YOUR INSTRUCTIONS: Count the lines below that include "себе". Only the number should be given.
EXERCISE MATERIALS: Begin
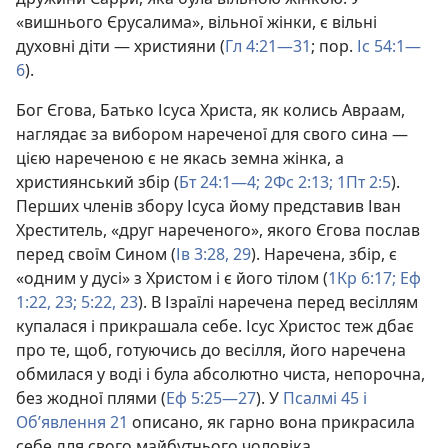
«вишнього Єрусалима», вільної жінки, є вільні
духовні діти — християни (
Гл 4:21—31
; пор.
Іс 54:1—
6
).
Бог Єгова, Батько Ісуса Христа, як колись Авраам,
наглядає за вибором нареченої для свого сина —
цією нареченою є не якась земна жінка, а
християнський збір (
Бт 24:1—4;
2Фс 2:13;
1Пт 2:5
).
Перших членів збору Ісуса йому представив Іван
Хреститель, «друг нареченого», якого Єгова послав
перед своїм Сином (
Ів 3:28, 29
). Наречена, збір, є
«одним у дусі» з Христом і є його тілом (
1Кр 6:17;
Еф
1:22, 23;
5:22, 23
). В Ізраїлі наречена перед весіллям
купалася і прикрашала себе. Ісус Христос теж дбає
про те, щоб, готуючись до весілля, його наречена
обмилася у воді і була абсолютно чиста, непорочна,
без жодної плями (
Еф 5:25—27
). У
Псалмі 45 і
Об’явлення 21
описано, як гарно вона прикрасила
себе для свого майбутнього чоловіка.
EXERCISE MATERIALS: End
EXERCISE MATERIALS: Begin
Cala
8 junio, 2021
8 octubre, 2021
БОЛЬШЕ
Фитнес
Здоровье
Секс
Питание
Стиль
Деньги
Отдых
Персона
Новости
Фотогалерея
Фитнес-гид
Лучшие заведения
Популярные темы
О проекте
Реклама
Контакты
EXERCISE MATERIALS: End
TASK SOLUTION: 2